New Delhi: The government has opened a multi-agency probe against Indian operations from the top Chinese telephone company Xiaomi, Oppo and Vivo, amid suspected “deviations and differences” in submitting their law’s financial and other reporting over the past few years, separate from looking inside Their business practices.
Agents will strive to investigate whether there are income hidden, intentional efforts to reduce profits to avoid taxes, and misuse the dominant position in the smartphone market with the detriment of the local industry.
In addition, policies related to alleged non-transparent methods in the source of components and product distribution will also be seen, the source that is familiar with the deliberation to the TOI.

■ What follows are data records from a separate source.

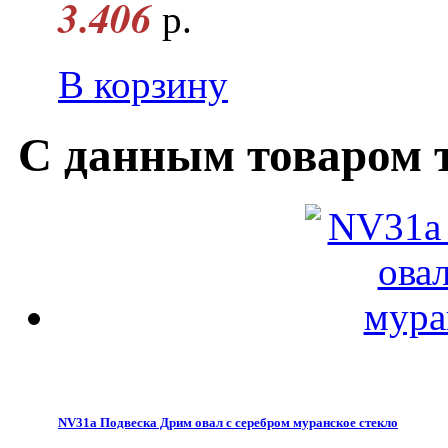
3.406
р.
В корзину
С данным товаром 
NV31a Подвеска Дрим овал с серебром муранское стекло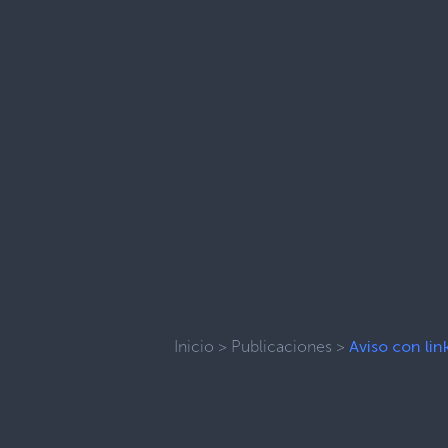
Inicio
>
Publicaciones
>
Aviso con li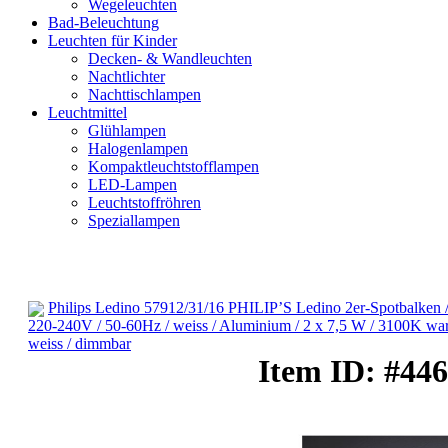
Wegeleuchten
Bad-Beleuchtung
Leuchten für Kinder
Decken- & Wandleuchten
Nachtlichter
Nachttischlampen
Leuchtmittel
Glühlampen
Halogenlampen
Kompaktleuchtstofflampen
LED-Lampen
Leuchtstoffröhren
Speziallampen
Philips Ledino 57912/31/16 PHILIP’S Ledino 2er-Spotbalken 
220-240V / 50-60Hz / weiss / Aluminium / 2 x 7,5 W / 3100K wa
weiss / dimmbar
Bad-Beleuchtung
Item ID: #446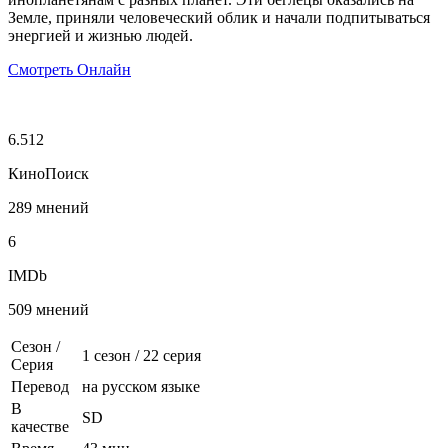
Земле, приняли человеческий облик и начали подпитываться
энергией и жизнью людей.
Смотреть Онлайн
6.512
КиноПоиск
289 мнений
6
IMDb
509 мнений
Сезон /
1 сезон
/
22 серия
Серия
Перевод
на русском языке
В
SD
качестве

The top source in the government told TII that widening the probe came in the middle of a recent search carried out on Chinese makers by various institutions, including the Department of Income Tax and Directorate of Income Intelligence (DRI).
The Indian Play Fair Fair Competition Commission can also get along with the cost of misuse of dominant positions and limiting trade practices, said a source.
“The initial assessment of financial reporting laws submitted by the company over the past few years has thrown irregularities, mainly referring to the possibility of tax evasion, income hiding, and book manipulation.
There is a big problem, and we see all possible problems,” said an official top.
This problem is also followed by the Electronic Ministry and IT (Meity).
Analysis of submissions with company registrants (ROC) shows that the main Chinese handset players report operational losses even though they have strong sales and have claimed top slots in the league market table.
A detailed questionnaire sent to a subsidiary of India Xiaomi, Oppo and Vivo remained unanswered at the time of pressing.
Oppo and Vivo are owned by the Chinese electronic giant BBK which also controls Oneplus and the brand of Realme sold in India.
Officials said that despite thinking in income and market share in India with a cumulative turnover of more than RS 1 Lakh Crore in 2019-20 (they have not submitted financial records for fiscal 2020-21), Xiaomi, Oppo and Vivo pay any tax in India .
“In fact, Oppo and Vivo have shown negative net worth in India since fiscal 2016-17.” In the case of Xiaomi, which claims to be the leader of the Indian smartphone market, the loss has been heavy, although some of them have been negated through special entries into the profit & loss statement (marked as profits from extraordinary items), titled ‘Prizes are accepted from Hong Kong ‘For business performance.
This is for Rs 2,447 Crore on Fiscal 2018-19, and Rs 3,277 Crore in Fiscal 2019-20.
In recent years, when the shake of Chinese companies grew in India, holding homegrown companies such as Lava, Carbonn, Micromax and Intex fell quickly.
The share of Indian companies in the smartphone market in a single low digit, against the dominant position they occupy up to several years ago.
Another bone dispute is the reluctance of Chinese companies – especially Oppo and Vivo – to align with local players for distribution.
The company prefers to have Chinese partners as a distributor of Tier 1 and have not opened a chain.
“The same thing is the case when it comes to sources of spare parts and components, where there is a lack of transparency.
Tier 1 supplier, and even Tier 2, mostly China and this ensures that they control strict technology and price aspects,” said an official.